On the Way to the Wedding with 2nd Epilogue
Page 28
She nodded, then glanced over her shoulder at the door. “The servants will be waking shortly.”
And he left. He slipped out the door, boots in hand, and crept out the way he’d come in.
It was still dark when he reached the small park that filled the square across from her home. There were hours yet before the wedding, and surely he had enough time to return home to change his clothing.
But he was not prepared to chance it. He had told her he would protect her, and he would never break that promise.

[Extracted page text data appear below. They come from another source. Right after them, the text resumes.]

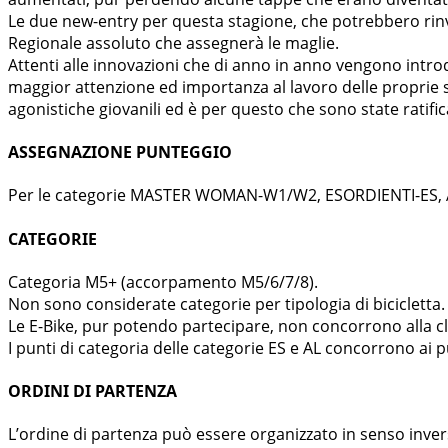
Le due new-entry per questa stagione, che potrebbero rinvi
Regionale assoluto che assegnerà le maglie.
Attenti alle innovazioni che di anno in anno vengono introd
maggior attenzione ed importanza al lavoro delle proprie 
agonistiche giovanili ed è per questo che sono state ratif
ASSEGNAZIONE PUNTEGGIO
Per le categorie MASTER WOMAN-W1/W2, ESORDIENTI-ES, ALLI
CATEGORIE
Categoria M5+ (accorpamento M5/6/7/8).
Non sono considerate categorie per tipologia di bicicletta.
Le E-Bike, pur potendo partecipare, non concorrono alla cl
I punti di categoria delle categorie ES e AL concorrono ai p
ORDINI DI PARTENZA
L’ordine di partenza può essere organizzato in senso inver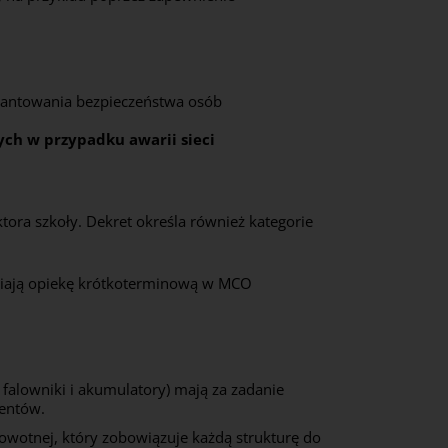
rantowania bezpieczeństwa osób
ch w przypadku awarii sieci
tora szkoły. Dekret określa również kategorie
ewniają opiekę krótkoterminową w MCO
falowniki i akumulatory) mają za zadanie
jentów.
owotnej, który zobowiązuje każdą strukturę do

But then it occurred to him—he did not need to do this alone. In fact, he should not do it alone. If Lucy needed him, she would need him well and full. If Gregory had to resort to force, he could certainly use an extra set of hands.
He had never gone to his brothers for help, never begged them to extricate him from a tight spot. He was a relatively young man. He had drunk spirits, gambled, dallied with women.
But he had never drunk too much, or gambled more than he had, or, until the previous night, dallied with a woman who risked her reputation to be with him.
He had not sought responsibility, but neither had he chased trouble.
His brothers had always seen him as a boy. Even now, in his twenty-sixth year, he suspected they did not view him as quite fully grown. And so he did not ask for help. He did not place himself in any position where he might need it.
Until now.
One of his older brothers lived not very far away. Less than a quarter of a mile, certainly, maybe even closer to an eighth. Gregory could be there and back in twenty minutes, including the time it took to yank Colin from his bed.
Gregory had just rolled his shoulders back and forth, loosening up in preparation for a sprint, when he spied a chimney sweep, walking across the street. He was young—twelve, maybe thirteen—and certainly eager for a guinea.
And the promise of another, should he deliver Gregory’s message to his brother.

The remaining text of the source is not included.